ECLI:NL:RBDHA:2023:19740

Rechtbank Den Haag

Datum uitspraak
26 oktober 2023
Publicatiedatum
14 december 2023
Zaaknummer
NL23.28698
Instantie
Rechtbank Den Haag
Type
Uitspraak
Procedures
  • Eerste aanleg - enkelvoudig
Rechters
Vindplaatsen
  • Rechtspraak.nl
AI samenvatting door LexboostAutomatisch gegenereerd

Beoordeling van het beroep tegen het niet in behandeling nemen van een asielaanvraag op basis van de Dublinverordening

In deze uitspraak beoordeelt de Rechtbank Den Haag het beroep van eisers tegen het niet in behandeling nemen van hun aanvraag voor een verblijfsvergunning asiel voor bepaalde tijd. De staatssecretaris van Justitie en Veiligheid heeft de aanvraag op 12 september 2023 niet in behandeling genomen, omdat Tsjechië volgens hem verantwoordelijk is voor de behandeling van de aanvraag. De rechtbank heeft de zaak op 26 september 2023 behandeld, waarbij eisers vertegenwoordigd werden door hun gemachtigde en een tolk aanwezig was.

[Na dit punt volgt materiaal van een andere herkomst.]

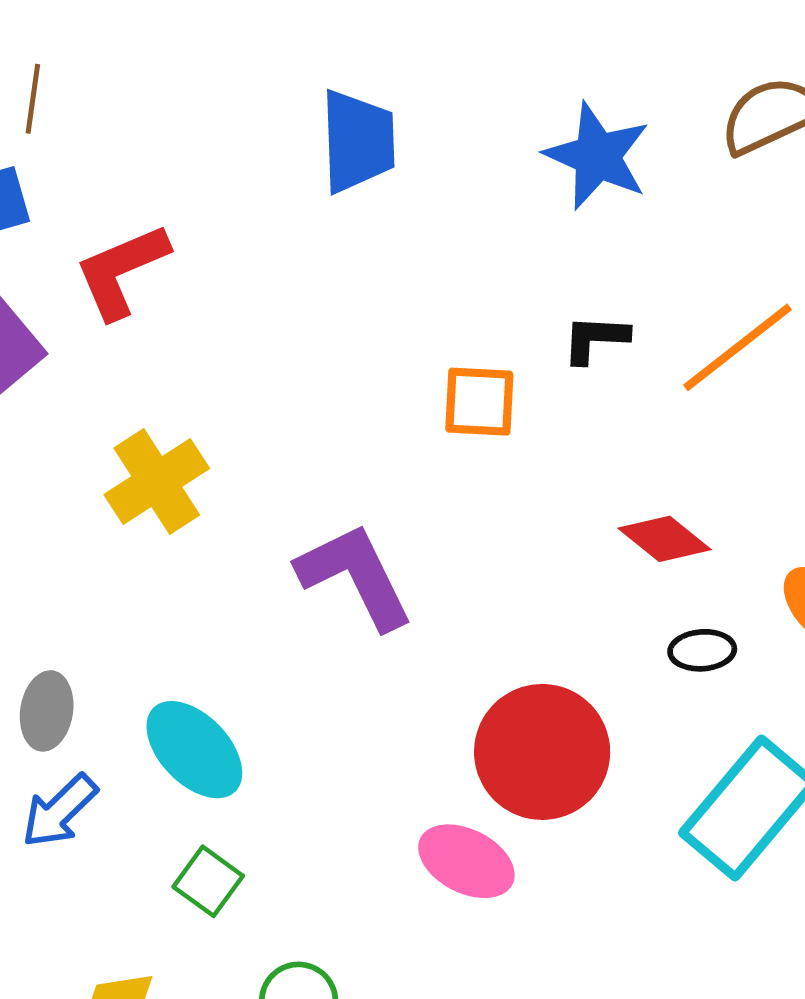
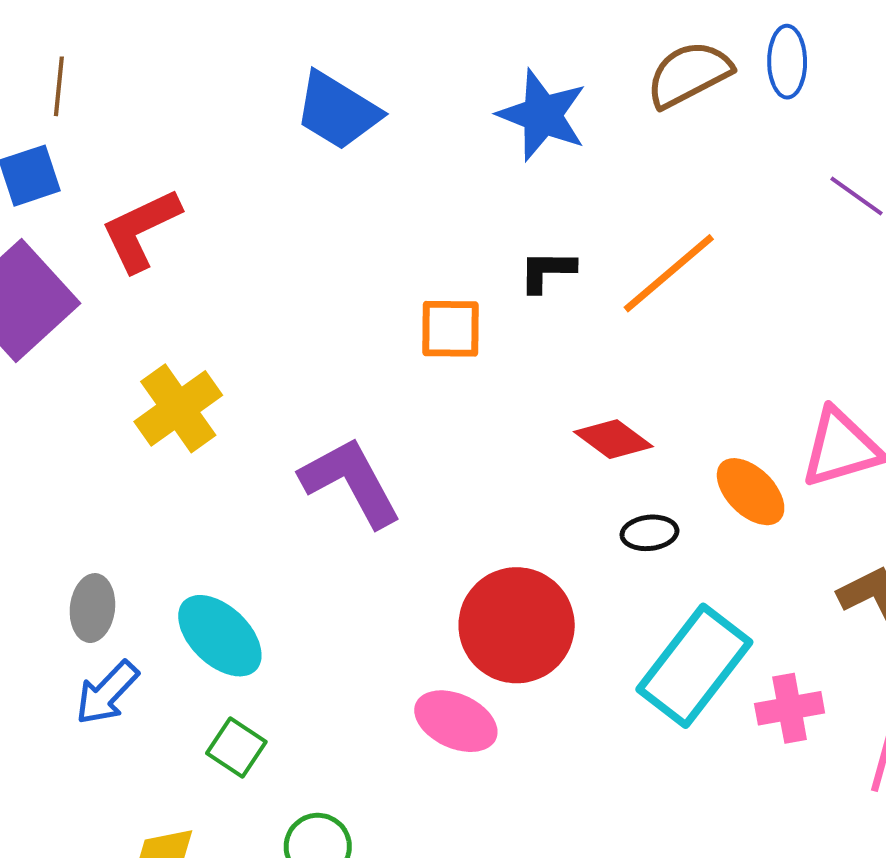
blue trapezoid: (358, 141) -> (337, 111), turned 126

De rechtbank verklaart het beroep ongegrond, wat betekent dat het niet in behandeling nemen van de aanvraag in stand blijft. De rechtbank legt uit dat de Europese Unie gezamenlijke regelgeving heeft over asielaanvragen, vastgelegd in de Dublinverordening. Deze verordening stelt dat een asielaanvraag niet in behandeling wordt genomen als een andere lidstaat verantwoordelijk is. Eisers hebben aangevoerd dat er geen vertrouwen kan worden gesteld in de Tsjechische autoriteiten, maar de rechtbank oordeelt dat zij niet aannemelijk hebben gemaakt dat er structurele tekortkomingen zijn in het asiel- en opvangsysteem in Tsjechië.

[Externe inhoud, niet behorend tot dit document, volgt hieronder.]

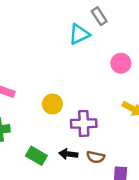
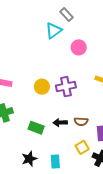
pink circle: (121, 63) -> (79, 47), moved
purple cross: (84, 123) -> (66, 87), moved

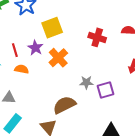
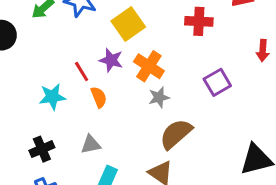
orange semicircle: (22, 69) -> (99, 97), turned 72
gray star: (86, 82) -> (159, 97), moved
purple square: (106, 90) -> (217, 82), moved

De rechtbank wijst erop dat het interstatelijk vertrouwensbeginsel in beginsel geldt voor alle lidstaten, en dat het aan eisers is om aan te tonen dat zij bij overdracht aan Tsjechië een reëel risico lopen op een behandeling die in strijd is met hun rechten. De rechtbank concludeert dat de argumenten van eisers niet voldoende zijn om aan te nemen dat Tsjechië niet aan zijn verplichtingen zal voldoen. De rechtbank besluit dat de beroepsgrond van eisers niet slaagt en dat zij geen recht hebben op vergoeding van proceskosten. De uitspraak is openbaar gemaakt op 26 oktober 2023.

Uitspraak

uitspraak

RECHTBANK DEN HAAG

Zittingsplaats Utrecht Bestuursrecht zaaknummer: NL23.28698
uitspraak van de enkelvoudige kamer in de zaak tussen
[eiseres], V-nummer: [V nummer 1] , eiseres, mede namens haar minderjarige kind:
[minderjarige], V-nummer: [V nummer 2] , gezamenlijk: eisers (gemachtigde: mr. D. van Elp),
en
de staatssecretaris van Justitie en Veiligheid, verweerder (gemachtigde: mr. A.R.J. Maas).

Inleiding

1. In deze uitspraak beoordeelt de rechtbank het beroep van eisers tegen het niet in behandeling nemen van de aanvraag tot het verlenen van een verblijfsvergunning asiel voor bepaalde tijd. Verweerder heeft de aanvraag met het bestreden besluit van 12 september 2023 niet in behandeling genomen omdat Tsjechië volgens verweerder verantwoordelijk is voor de behandeling van de aanvraag.
1.1.
De rechtbank heeft het beroep op 26 september 2023 op zitting behandeld. Hieraan hebben deelgenomen: eisers, als waarnemer van de gemachtigde van eisers, mr. D.W.M. van Erp, A. Karim als tolk en de gemachtigde van verweerder.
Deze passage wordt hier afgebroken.